Study material START

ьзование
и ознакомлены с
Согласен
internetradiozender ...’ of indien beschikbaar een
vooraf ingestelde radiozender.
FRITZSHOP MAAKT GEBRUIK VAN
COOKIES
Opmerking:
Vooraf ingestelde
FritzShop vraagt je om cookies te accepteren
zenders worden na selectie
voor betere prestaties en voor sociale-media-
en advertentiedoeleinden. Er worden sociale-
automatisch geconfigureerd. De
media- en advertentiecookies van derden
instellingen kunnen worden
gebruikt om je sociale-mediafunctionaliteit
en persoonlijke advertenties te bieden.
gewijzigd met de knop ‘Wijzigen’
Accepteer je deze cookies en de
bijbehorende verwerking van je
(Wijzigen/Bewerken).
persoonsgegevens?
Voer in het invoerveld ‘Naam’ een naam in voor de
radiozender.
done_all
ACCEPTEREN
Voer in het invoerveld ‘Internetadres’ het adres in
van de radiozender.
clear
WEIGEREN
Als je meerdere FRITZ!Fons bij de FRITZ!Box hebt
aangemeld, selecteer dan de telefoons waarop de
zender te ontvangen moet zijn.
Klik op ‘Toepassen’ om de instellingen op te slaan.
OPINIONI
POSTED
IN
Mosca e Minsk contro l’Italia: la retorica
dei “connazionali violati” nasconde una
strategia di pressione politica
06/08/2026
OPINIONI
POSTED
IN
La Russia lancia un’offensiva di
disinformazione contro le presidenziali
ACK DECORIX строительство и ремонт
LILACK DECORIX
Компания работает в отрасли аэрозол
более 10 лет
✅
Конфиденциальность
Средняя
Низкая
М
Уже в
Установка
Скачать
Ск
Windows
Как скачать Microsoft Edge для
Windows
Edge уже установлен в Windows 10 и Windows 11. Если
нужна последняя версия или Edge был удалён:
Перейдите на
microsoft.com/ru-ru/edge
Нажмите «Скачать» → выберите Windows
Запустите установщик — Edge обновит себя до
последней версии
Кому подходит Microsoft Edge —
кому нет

Study material END
Study material START

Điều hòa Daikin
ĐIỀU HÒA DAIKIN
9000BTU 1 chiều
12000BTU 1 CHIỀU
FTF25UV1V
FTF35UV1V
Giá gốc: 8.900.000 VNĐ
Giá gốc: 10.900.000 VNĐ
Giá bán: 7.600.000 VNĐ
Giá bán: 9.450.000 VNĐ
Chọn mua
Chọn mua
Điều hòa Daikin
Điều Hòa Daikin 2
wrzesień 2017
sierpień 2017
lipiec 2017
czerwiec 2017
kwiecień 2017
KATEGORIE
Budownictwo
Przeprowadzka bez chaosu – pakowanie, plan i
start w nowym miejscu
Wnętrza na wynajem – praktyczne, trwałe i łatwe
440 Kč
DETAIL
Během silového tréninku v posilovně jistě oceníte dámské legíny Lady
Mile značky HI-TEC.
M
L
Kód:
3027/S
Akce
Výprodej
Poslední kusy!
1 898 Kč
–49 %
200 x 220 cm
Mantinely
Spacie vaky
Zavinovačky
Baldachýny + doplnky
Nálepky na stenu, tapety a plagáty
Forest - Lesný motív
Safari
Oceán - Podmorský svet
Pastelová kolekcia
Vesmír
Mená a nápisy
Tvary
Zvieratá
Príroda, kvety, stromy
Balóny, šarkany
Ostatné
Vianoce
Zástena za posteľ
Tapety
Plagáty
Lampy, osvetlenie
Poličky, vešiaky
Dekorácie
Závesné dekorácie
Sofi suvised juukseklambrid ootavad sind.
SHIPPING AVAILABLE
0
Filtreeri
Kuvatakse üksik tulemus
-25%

Study material END

Task requirements — Starting at the line that has "Budownictwo" and ending at the line that has "Baldachýny + doplnky", please write out the lines above exactly, leaving out all others.

Result of the exercise —
Budownictwo
Przeprowadzka bez chaosu – pakowanie, plan i
start w nowym miejscu
Wnętrza na wynajem – praktyczne, trwałe i łatwe
440 Kč
DETAIL
Během silového tréninku v posilovně jistě oceníte dámské legíny Lady
Mile značky HI-TEC.
M
L
Kód:
3027/S
Akce
Výprodej
Poslední kusy!
1 898 Kč
–49 %
200 x 220 cm
Mantinely
Spacie vaky
Zavinovačky
Baldachýny + doplnky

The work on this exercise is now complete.